MPM: Yeah, and I was straddling two worlds, but both books follow a lot of the same time line but they just don't they didn't belong together. I had to write them separately. They both are also... Easter Rising is about my love/hate relationship with everything. I come from my neighborhood, my family, my ethnic history, all that stuff... Ireland, whatever. Everything that I come from - class, my love/hate relationship with it. Whereas All Souls is more weighing in on the love side, Easter Rising tells more of the hate... a little bit of when I start to break away from that place, and start to look down on it as backwards trash, bigoted, all that stuff, with the same kind of blanket labels that my friends would have for a place like Southie. Still, to this day, I always feel like I'm straddling both worlds - a more cosmopolitan world but also an appreciation for more kinds of parochial worlds, and sympathy for parochial worlds especially if they are caused by people's class based fears, you know?

PSF: So, you start discovering music and getting deeper into it - the late '70's, right?

MPM: Misson of Burma is the first local entree into the local scene. That would be a good start.

PSF: What year did they start... do you remember?

MPM: I discovered MoB in '79. I think they might have formed in '78, but they were at a loft party which was just over this bridge. It wasn't even like the Brooklyn Bridge or the Manhattan Bridge. It was like the Gowanus Canal Bridge. It was small, you know what i mean?

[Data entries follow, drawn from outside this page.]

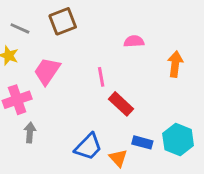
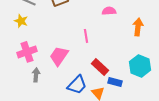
pink trapezoid: (47, 71) -> (59, 56), moved
red rectangle: (121, 104) -> (100, 67), moved
cyan hexagon: (178, 140) -> (140, 66), moved

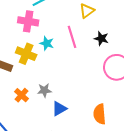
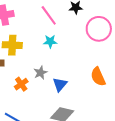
cyan star: (47, 43) -> (50, 41), moved
orange cross: (21, 95) -> (21, 84), turned 32

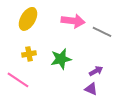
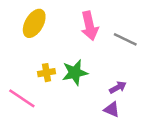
pink arrow: (73, 21) -> (90, 26), turned 70
yellow cross: (29, 54) -> (47, 73), moved

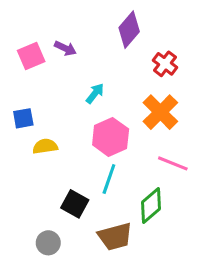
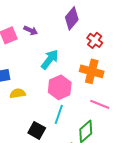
cyan arrow: (95, 93) -> (50, 59), size x1.5
orange cross: (160, 112) -> (92, 71), turned -30

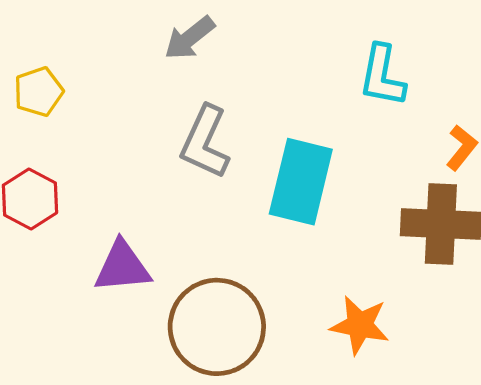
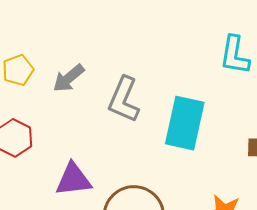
gray arrow: (190, 38) -> (69, 78), moved

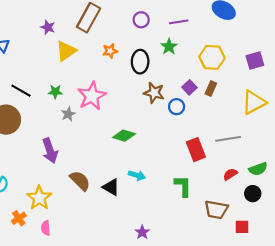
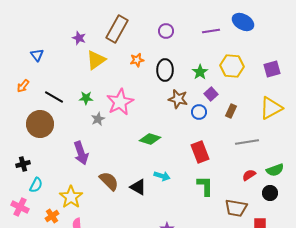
purple line: (179, 22) -> (211, 31), moved
green star: (169, 47) -> (200, 72), moved
brown rectangle: (211, 88) -> (231, 111), moved
red rectangle: (196, 150) -> (200, 152), moved

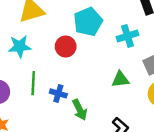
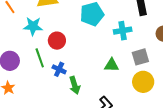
red circle: (66, 47) -> (57, 41), moved
green line: (33, 83) -> (40, 58), turned -30

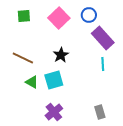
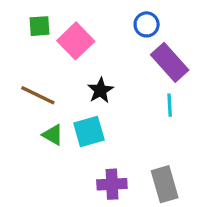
pink square: (59, 18) -> (76, 41), moved
purple cross: (54, 112) -> (112, 184), moved, turned 36
gray rectangle: (100, 112) -> (165, 184), size x1.5

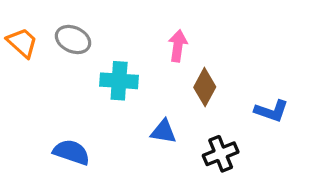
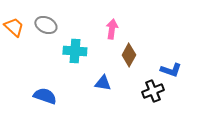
black cross: (221, 154) -> (153, 91), moved

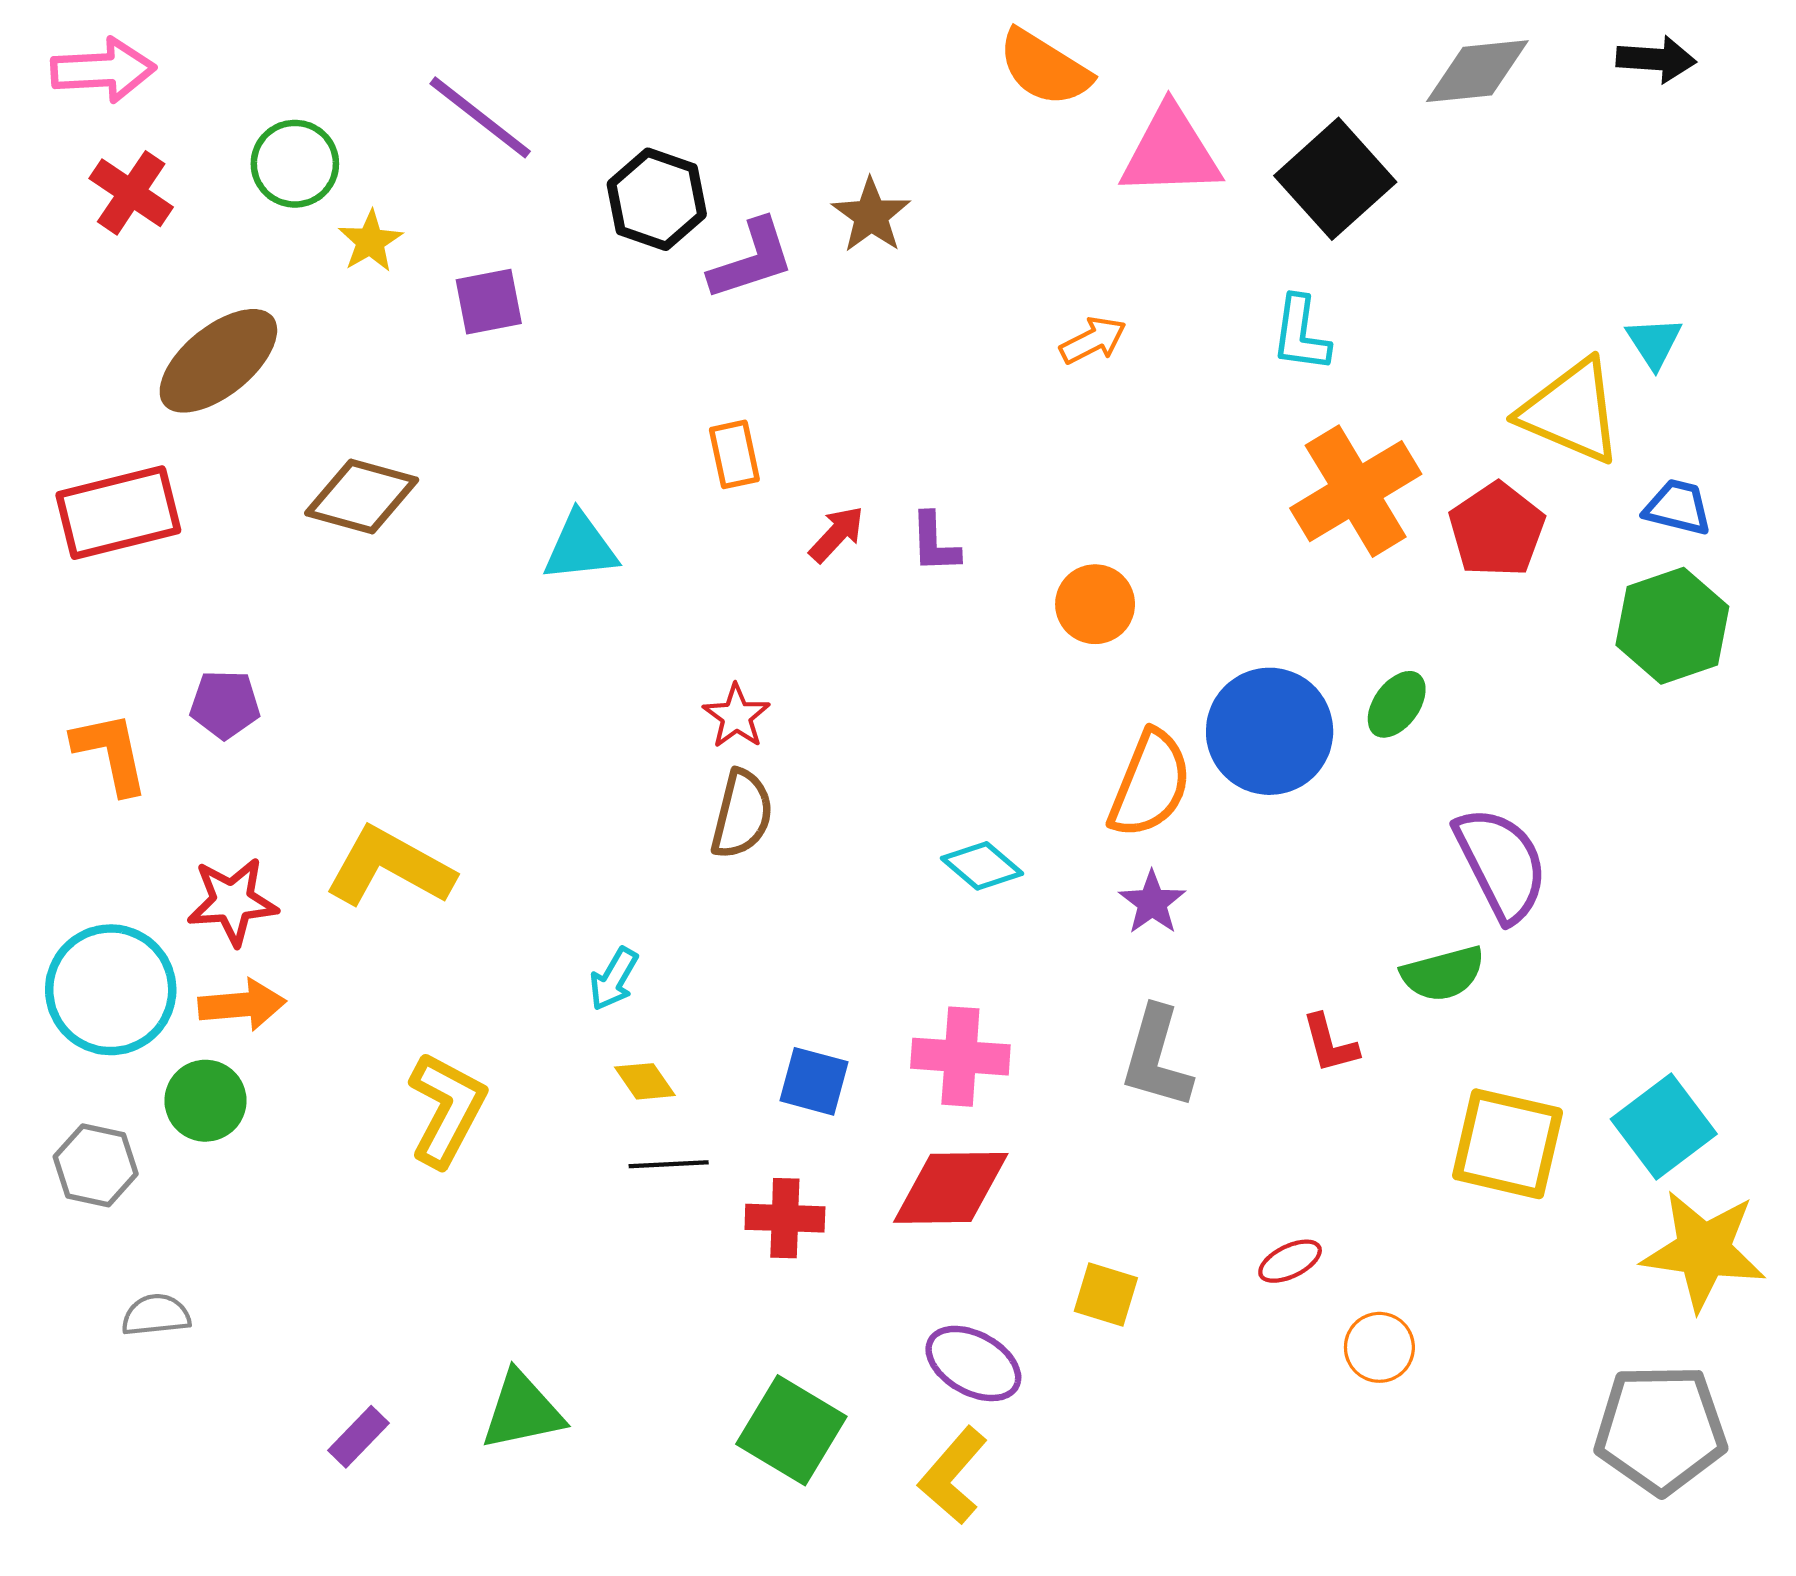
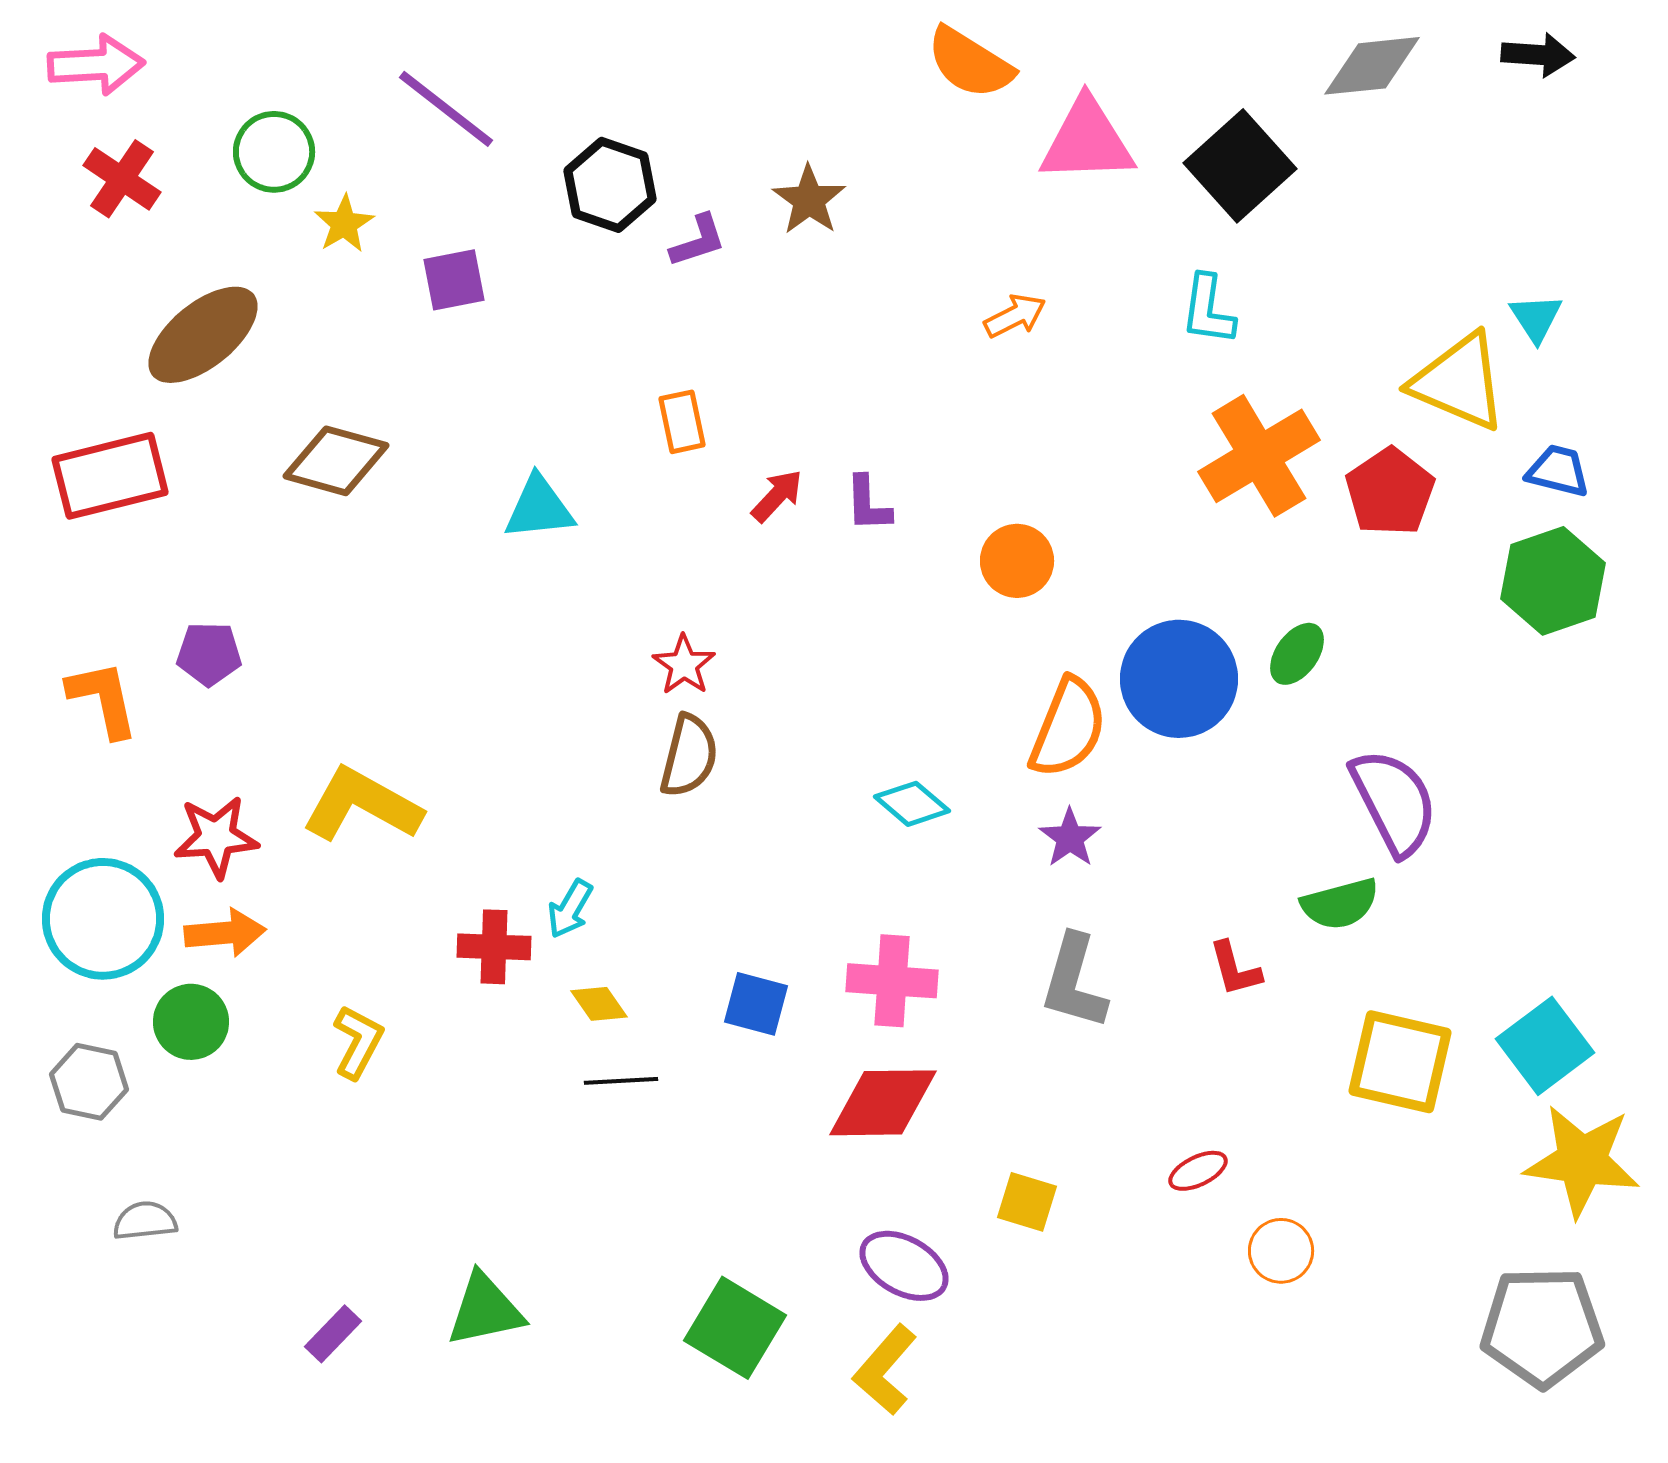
purple L-shape: (752, 260) -> (698, 241), size x0.7
yellow L-shape: (447, 1109) -> (358, 1042), moved, size x0.7
red cross: (785, 1218) -> (494, 947), moved

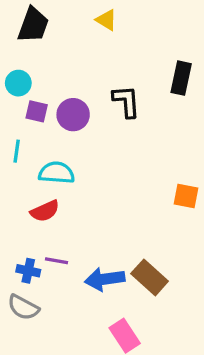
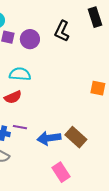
black rectangle: (181, 78) -> (95, 17), turned -30
black L-shape: (126, 101) -> (62, 31), turned -150

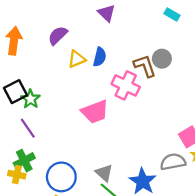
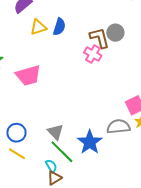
pink cross: (126, 85) -> (93, 54), moved, size x0.7
pink trapezoid: (95, 112) -> (28, 75), moved
blue circle: (61, 177) -> (16, 133), size x0.7

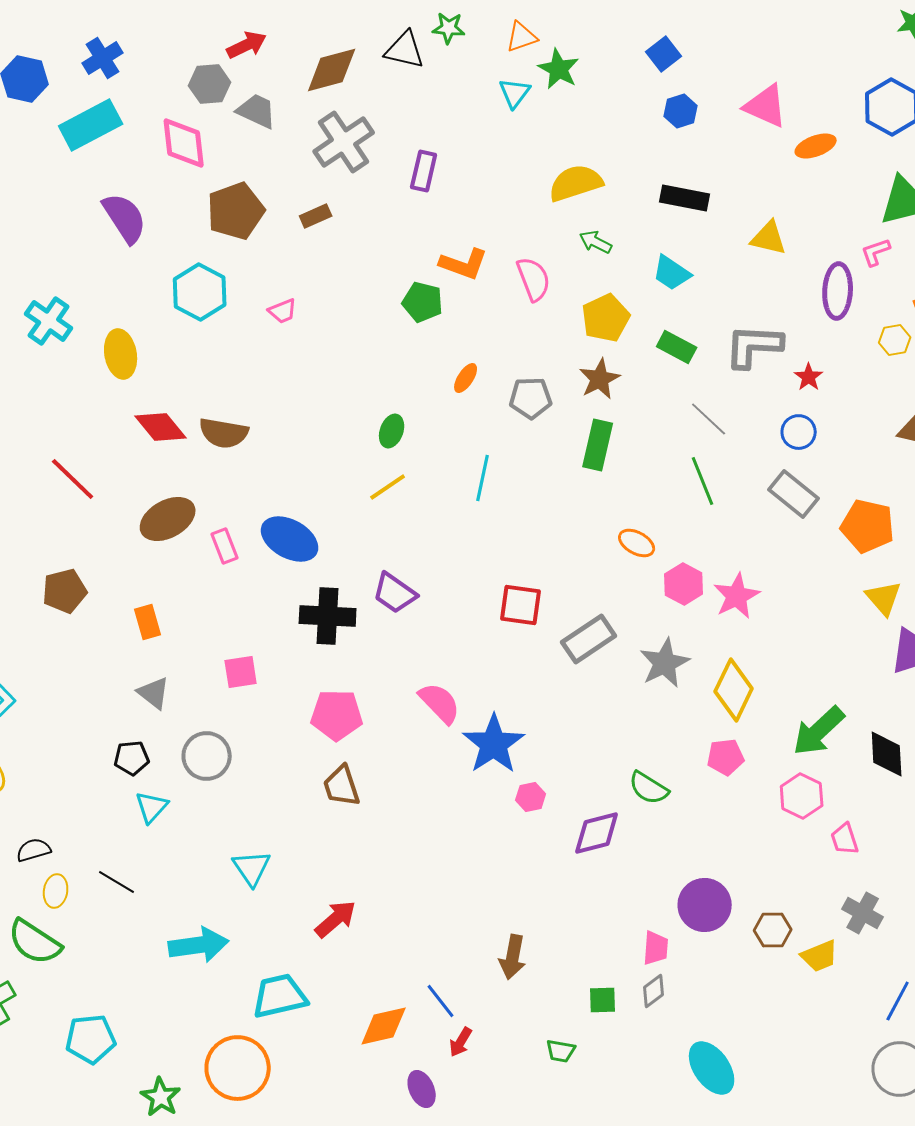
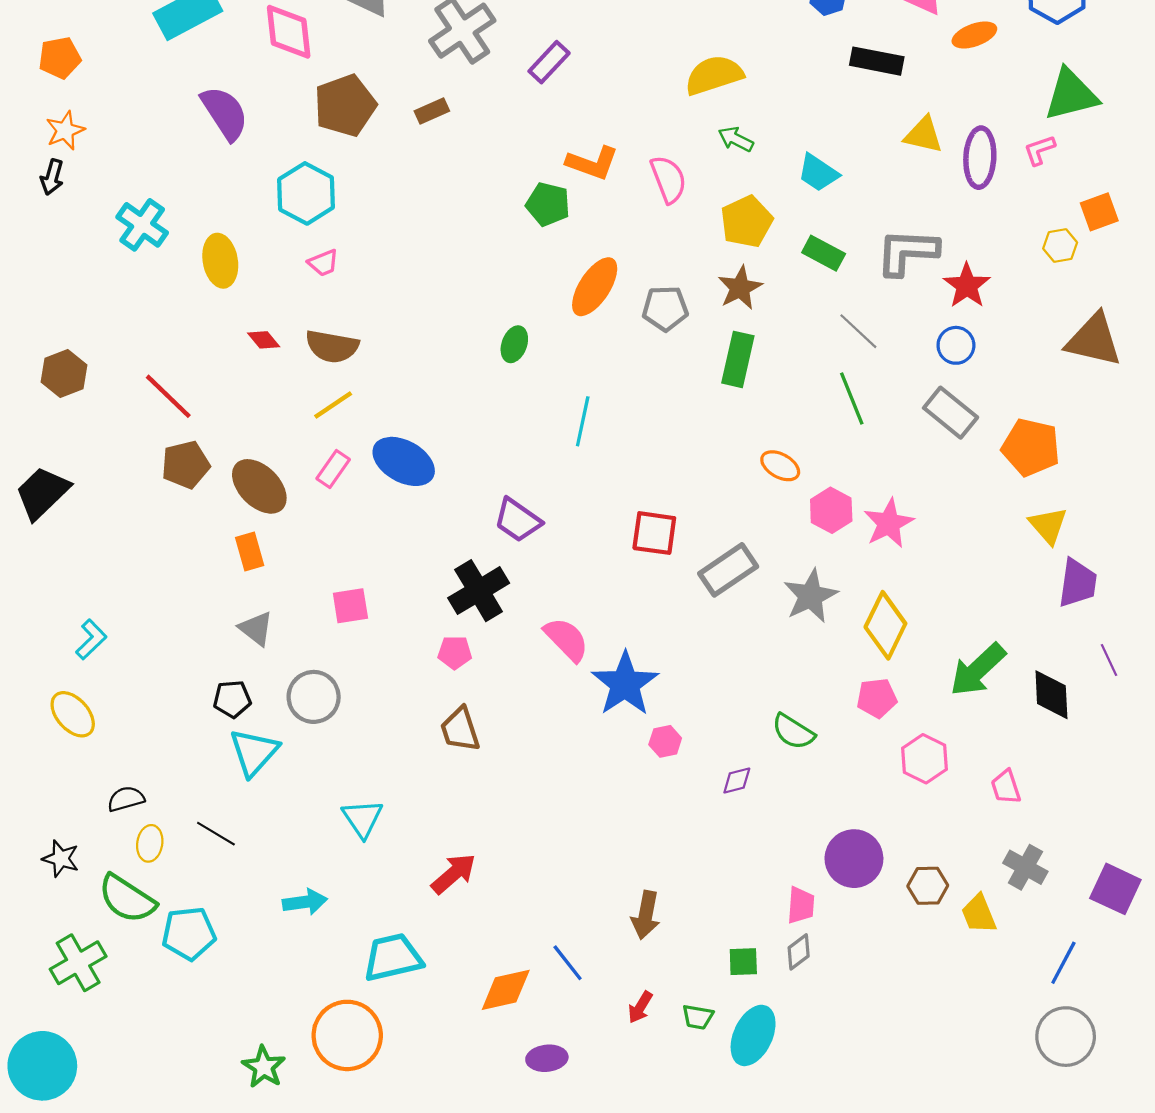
purple rectangle: (424, 171) -> (549, 62), turned 30
black rectangle: (685, 198) -> (877, 61), moved
purple ellipse: (838, 291) -> (980, 158), moved
pink trapezoid: (283, 311) -> (323, 263), moved
red star: (809, 377) -> (967, 286), size x1.5
orange ellipse: (466, 378) -> (595, 287), size x1.8
red diamond: (161, 427) -> (264, 340), size x0.6
cyan line: (483, 478) -> (583, 421), moved
yellow line: (388, 487) -> (333, 405), moved
brown ellipse: (168, 519) -> (259, 486), moved, turned 74
pink rectangle: (225, 546) -> (333, 469), turned 56
brown pentagon: (65, 591) -> (186, 465), moved
black cross: (328, 616) -> (479, 591), moved, turned -34
pink pentagon: (337, 715) -> (455, 652), size x0.6
pink hexagon: (802, 796) -> (925, 759), moved
cyan triangle: (152, 807) -> (254, 752), size x1.4
purple diamond: (597, 833) -> (737, 780), size x0.6
cyan arrow: (199, 945) -> (305, 902), size x0.7
yellow trapezoid: (820, 956) -> (979, 914), turned 90
cyan pentagon: (91, 1039) -> (189, 933), moved
red arrow: (461, 1042) -> (640, 1007), moved
cyan ellipse: (712, 1068) -> (753, 1035), moved, turned 60
purple ellipse: (422, 1089) -> (547, 1058), turned -72

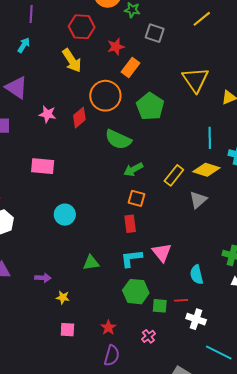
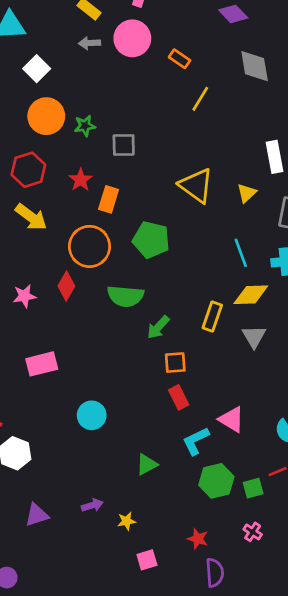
yellow line: (202, 19) -> (200, 99), moved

It seems like this huge bridge in the book because there were two separate worlds, but it would be like crossing the Gowanus Canal, and then finding this whole other world over there. You could only get only get to Southie by a couple of bridges. It was a peninsula, and when you went over the bridge, the neighborhood was buffered from the outside world by an industrial area. Like Gowanus, there were a lot of old abandoned warehouses from the old industrial days. That's where a lot of loft parties were happening so it was that close. You could walk to a loft party, and just a world away completely, so Mission of Burma was the first loft party I walked into when I saw a bunch of freaky people hanging out at a warehouse.

"What's going on here?" I went inside and it was Mission of Burma playing, so that was my entree into the local scene in Boston.